▶ _EXERCISE DETAILS_
Keep the pictures out of your copy. Transcribe the records below exactly.

▶ _Saved entries_
··········
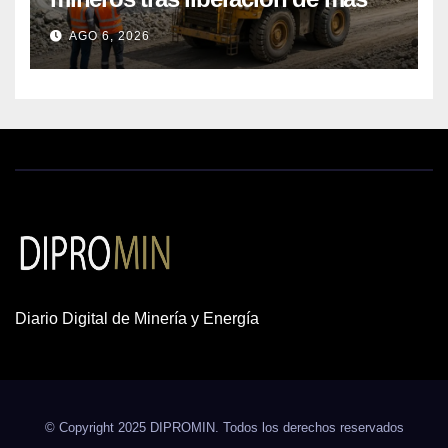
de mil concesiones para explorar
AGO 6, 2026
cobre y oro
Diario Digital de Minería y Energía
© Copyright 2025 DIPROMIN. Todos los derechos reservados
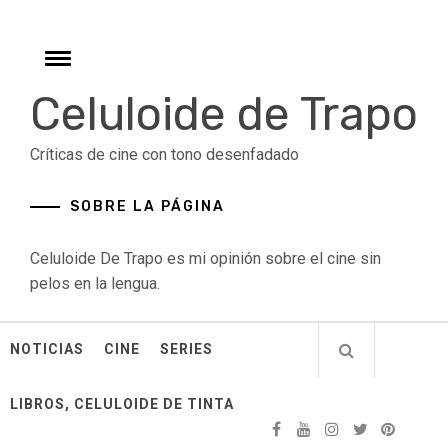
Skip
to
content
Toggle
menu
Celuloide de Trapo
Críticas de cine con tono desenfadado
SOBRE LA PÁGINA
Celuloide De Trapo es mi opinión sobre el cine sin
pelos en la lengua.
NOTICIAS
CINE
SERIES
LIBROS, CELULOIDE DE TINTA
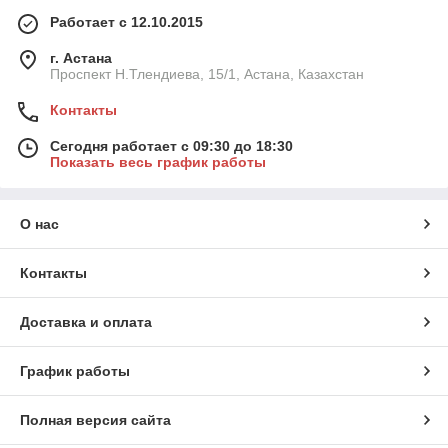
Работает с 12.10.2015
г. Астана
Проспект Н.Тлендиева, 15/1, Астана, Казахстан
Контакты
Сегодня работает с 09:30 до 18:30
Показать весь график работы
О нас
Контакты
Доставка и оплата
График работы
Полная версия сайта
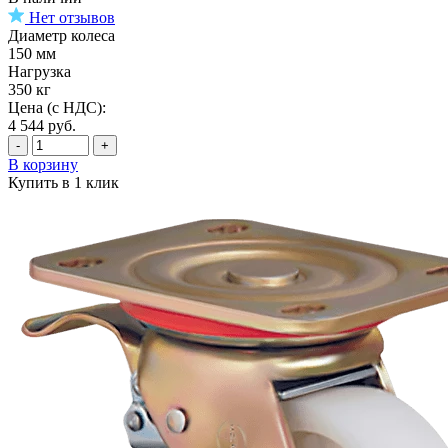
Нет отзывов
Диаметр колеса
150 мм
Нагрузка
350 кг
Цена (с НДС):
4 544
руб.
-
+
В корзину
Купить в 1 клик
··········
▶ _TASK RESPONSE_
de mil concesiones para explorar
AGO 6, 2026
cobre y oro
Diario Digital de Minería y Energía
© Copyright 2025 DIPROMIN. Todos los derechos reservados
Skip
to
content
Toggle
menu
Celuloide de Trapo
Críticas de cine con tono desenfadado
SOBRE LA PÁGINA
Celuloide De Trapo es mi opinión sobre el cine sin
pelos en la lengua.
NOTICIAS
CINE
SERIES
LIBROS, CELULOIDE DE TINTA
Работает с 12.10.2015
г. Астана
Проспект Н.Тлендиева, 15/1, Астана, Казахстан
Контакты
Сегодня работает с 09:30 до 18:30
Показать весь график работы
О нас
Контакты
Доставка и оплата
График работы
Полная версия сайта
Нет отзывов
Диаметр колеса
150 мм
Нагрузка
350 кг
Цена (с НДС):
4 544
руб.
-
+
В корзину
Купить в 1 клик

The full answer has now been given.